In your copy, include every record exactly and no pictures.

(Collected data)

*** Block opens ***

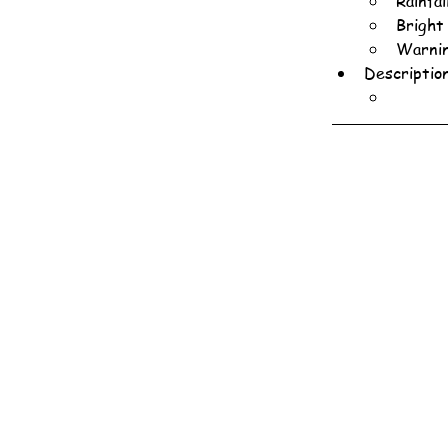
Rainfa
Bright
Warnin
Descriptio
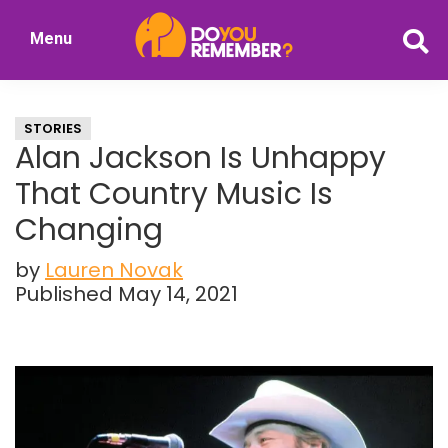
Skip
Skip
Menu
to
to
DoYouRemember?
main
primary
The
content
sidebar
Home
STORIES
of
Alan Jackson Is Unhappy
Nostalgia
That Country Music Is
Changing
by
Lauren Novak
Published May 14, 2021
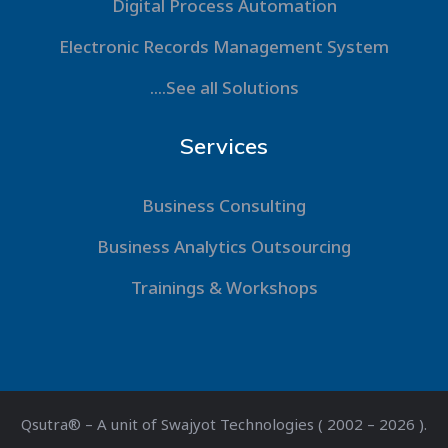
Digital Process Automation
Electronic Records Management System
....See all Solutions
Services
Business Consulting
Business Analytics Outsourcing
Trainings & Workshops
Qsutra® – A unit of Swajyot Technologies ( 2002 – 2026 ).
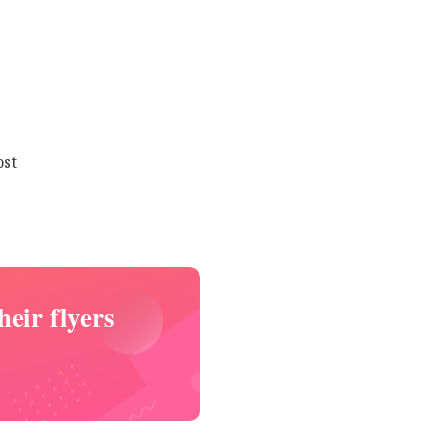
ost
eir flyers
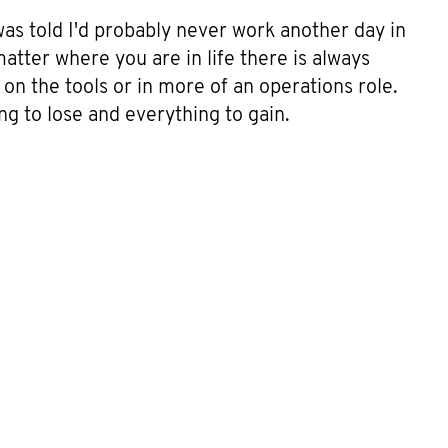
was told I'd probably never work another day in
matter where you are in life there is always
on the tools or in more of an operations role.
ng to lose and everything to gain.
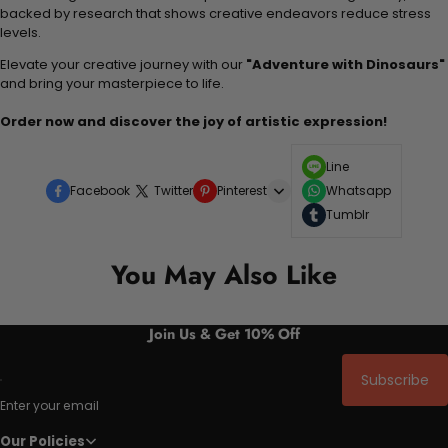
backed by research that shows creative endeavors reduce stress
levels.
Elevate your creative journey with our
"Adventure with Dinosaurs"
and bring your masterpiece to life.
Order now and discover the joy of artistic expression!
Line
Facebook
Twitter
Pinterest
Whatsapp
Tumblr
You May Also Like
Join Us & Get 10% Off
Subscribe
Enter your email
Our Policies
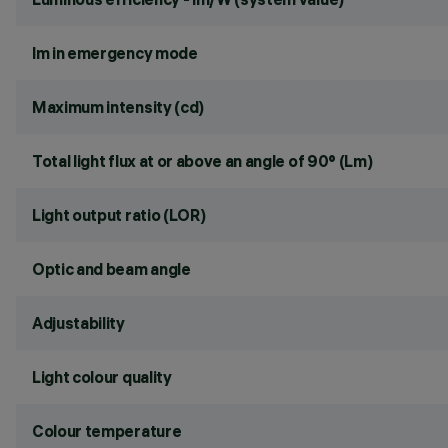
lm in emergency mode
Maximum intensity (cd)
Total light flux at or above an angle of 90° (Lm)
Light output ratio (LOR)
Optic and beam angle
Adjustability
Light colour quality
Colour temperature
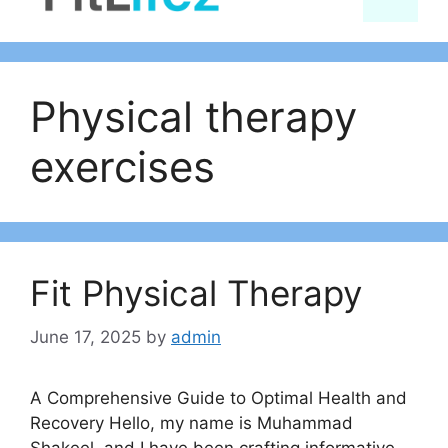
content
Physical therapy
exercises
Fit Physical Therapy
June 17, 2025
by
admin
A Comprehensive Guide to Optimal Health and
Recovery Hello, my name is Muhammad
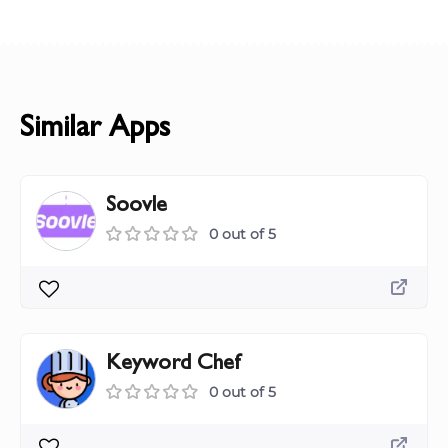
Similar Apps
Soovle
0 out of 5
Keyword Chef
0 out of 5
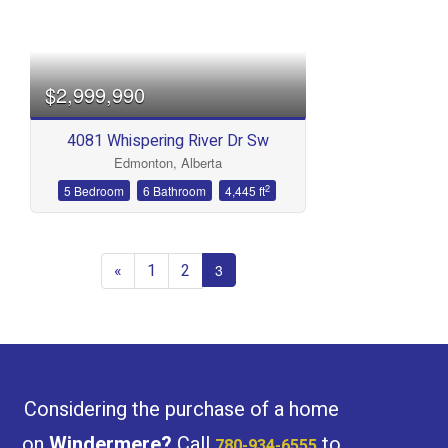
Bedrooms
$2,999,990
4081 Whispering River Dr Sw
Edmonton, Alberta
Bathrooms
2
5 Bedroom
6 Bathroom
4,445 ft
«
1
2
3
Price
Considering the purchase of a home
on
Windermere
?
Call
to
780-934-6555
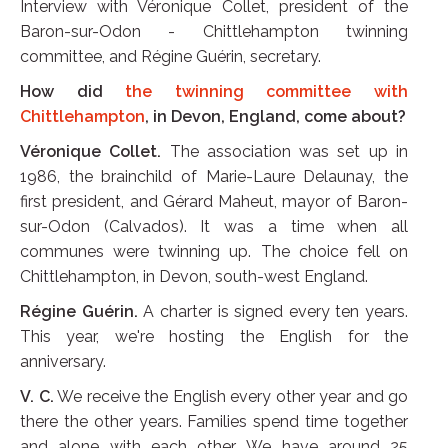
Interview with Véronique Collet, president of the
Baron-sur-Odon - Chittlehampton twinning
committee, and Régine Guérin, secretary.
How did
the twinning committee with
Chittlehampton
, in Devon, England, come about?
Véronique Collet.
The association was set up in
1986, the brainchild of Marie-Laure Delaunay, the
first president, and Gérard Maheut, mayor of Baron-
sur-Odon (Calvados). It was a time when all
communes were twinning up. The choice fell on
Chittlehampton, in Devon, south-west England.
Régine Guérin.
A charter is signed every ten years.
This year, we're hosting the English for the
anniversary.
V. C.
We receive the English every other year and go
there the other years. Families spend time together
and alone with each other. We have around 25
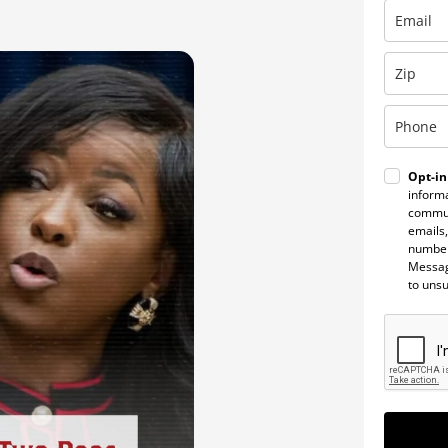
Opt-in
informa
commun
emails,
number
Messag
to uns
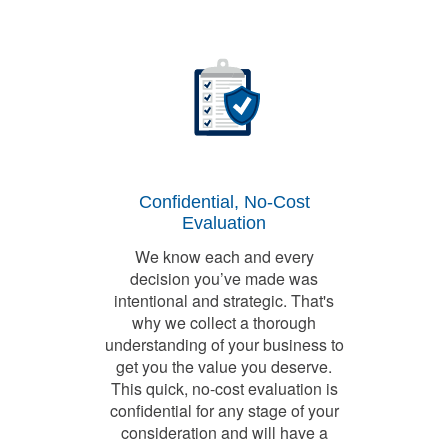
Confidential, No-Cost
Evaluation
We know each and every
decision you’ve made was
intentional and strategic. That's
why we collect a thorough
understanding of your business to
get you the value you deserve.
This quick, no-cost evaluation is
confidential for any stage of your
consideration and will have a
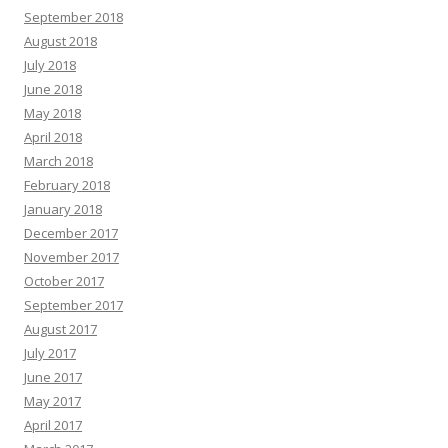
September 2018
August 2018
July 2018
June 2018
May 2018
April 2018
March 2018
February 2018
January 2018
December 2017
November 2017
October 2017
September 2017
August 2017
July 2017
June 2017
May 2017
April 2017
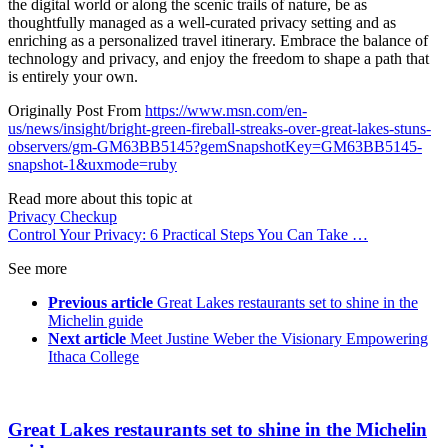
the digital world or along the scenic trails of nature, be as
thoughtfully managed as a well-curated privacy setting and as
enriching as a personalized travel itinerary. Embrace the balance of
technology and privacy, and enjoy the freedom to shape a path that
is entirely your own.
Originally Post From
https://www.msn.com/en-
us/news/insight/bright-green-fireball-streaks-over-great-lakes-stuns-
observers/gm-GM63BB5145?gemSnapshotKey=GM63BB5145-
snapshot-1&uxmode=ruby
Read more about this topic at
Privacy Checkup
Control Your Privacy: 6 Practical Steps You Can Take …
See more
Previous article
Great Lakes restaurants set to shine in the
Michelin guide
Next article
Meet Justine Weber the Visionary Empowering
Ithaca College
Great Lakes restaurants set to shine in the Michelin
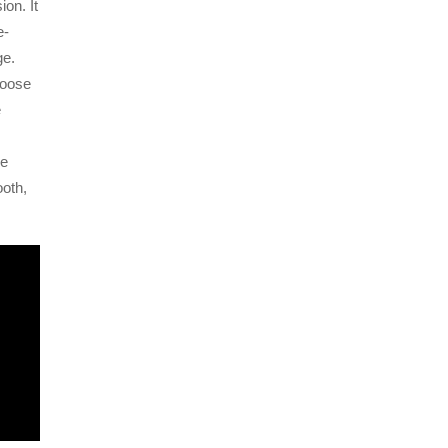
ion. It
e-
ge.
hoose
e
ge
ooth,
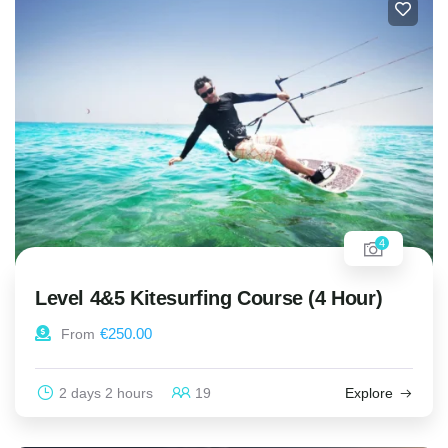
4
Level 4&5 Kitesurfing Course (4 Hour)
€
250.00
From
2 days 2 hours
19
Explore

*** Block closes ***

» Output for this task:
Rainfa
Bright
Warnin
Descriptio
Skip
Skip
Menu
to
to
DoYouRemember?
main
primary
The
content
sidebar
Home
STORIES
of
Alan Jackson Is Unhappy
Nostalgia
That Country Music Is
Changing
by
Lauren Novak
Published May 14, 2021
Digital Process Automation
Electronic Records Management System
....See all Solutions
Services
Business Consulting
Business Analytics Outsourcing
Trainings & Workshops
Qsutra® – A unit of Swajyot Technologies ( 2002 – 2026 ).
ost
eir flyers
was told I'd probably never work another day in
matter where you are in life there is always
on the tools or in more of an operations role.
ng to lose and everything to gain.
backed by research that shows creative endeavors reduce stress
levels.
Elevate your creative journey with our
"Adventure with Dinosaurs"
and bring your masterpiece to life.
Order now and discover the joy of artistic expression!
Line
Facebook
Twitter
Pinterest
Whatsapp
Tumblr
You May Also Like
Join Us & Get 10% Off
Subscribe
Enter your email
Our Policies
lm in emergency mode
Maximum intensity (cd)
Total light flux at or above an angle of 90° (Lm)
Light output ratio (LOR)
Optic and beam angle
Adjustability
Light colour quality
Colour temperature
content
Physical therapy
exercises
Fit Physical Therapy
June 17, 2025
by
admin
A Comprehensive Guide to Optimal Health and
Recovery Hello, my name is Muhammad
Similar Apps
Soovle
0 out of 5
Keyword Chef
0 out of 5
Bedrooms
$2,999,990
4081 Whispering River Dr Sw
Edmonton, Alberta
Bathrooms
2
5 Bedroom
6 Bathroom
4,445 ft
«
1
2
3
Price
Considering the purchase of a home
on
Windermere
?
Call
to
780-934-6555
Interview with Véronique Collet, president of the
Baron-sur-Odon - Chittlehampton twinning
committee, and Régine Guérin, secretary.
How did
the twinning committee with
Chittlehampton
, in Devon, England, come about?
Véronique Collet.
The association was set up in
1986, the brainchild of Marie-Laure Delaunay, the
first president, and Gérard Maheut, mayor of Baron-
sur-Odon (Calvados). It was a time when all
communes were twinning up. The choice fell on
Chittlehampton, in Devon, south-west England.
Régine Guérin.
A charter is signed every ten years.
This year, we're hosting the English for the
anniversary.
V. C.
We receive the English every other year and go
there the other years. Families spend time together
and alone with each other. We have around 25
Opt-in
informa
commun
emails,
number
Messag
to uns
Confidential, No-Cost
Evaluation
We know each and every
decision you’ve made was
intentional and strategic. That's
why we collect a thorough
understanding of your business to
get you the value you deserve.
This quick, no-cost evaluation is
confidential for any stage of your
consideration and will have a
September 2018
August 2018
July 2018
June 2018
May 2018
April 2018
March 2018
February 2018
January 2018
December 2017
November 2017
October 2017
September 2017
August 2017
July 2017
June 2017
May 2017
April 2017
the digital world or along the scenic trails of nature, be as
thoughtfully managed as a well-curated privacy setting and as
enriching as a personalized travel itinerary. Embrace the balance of
technology and privacy, and enjoy the freedom to shape a path that
is entirely your own.
Originally Post From
https://www.msn.com/en-
us/news/insight/bright-green-fireball-streaks-over-great-lakes-stuns-
observers/gm-GM63BB5145?gemSnapshotKey=GM63BB5145-
snapshot-1&uxmode=ruby
Read more about this topic at
Privacy Checkup
Control Your Privacy: 6 Practical Steps You Can Take …
See more
Previous article
Great Lakes restaurants set to shine in the
Michelin guide
Next article
Meet Justine Weber the Visionary Empowering
Ithaca College
Great Lakes restaurants set to shine in the Michelin
ion. It
e-
ge.
hoose
e
ge
ooth,
4
Level 4&5 Kitesurfing Course (4 Hour)
€
250.00
From
2 days 2 hours
19
Explore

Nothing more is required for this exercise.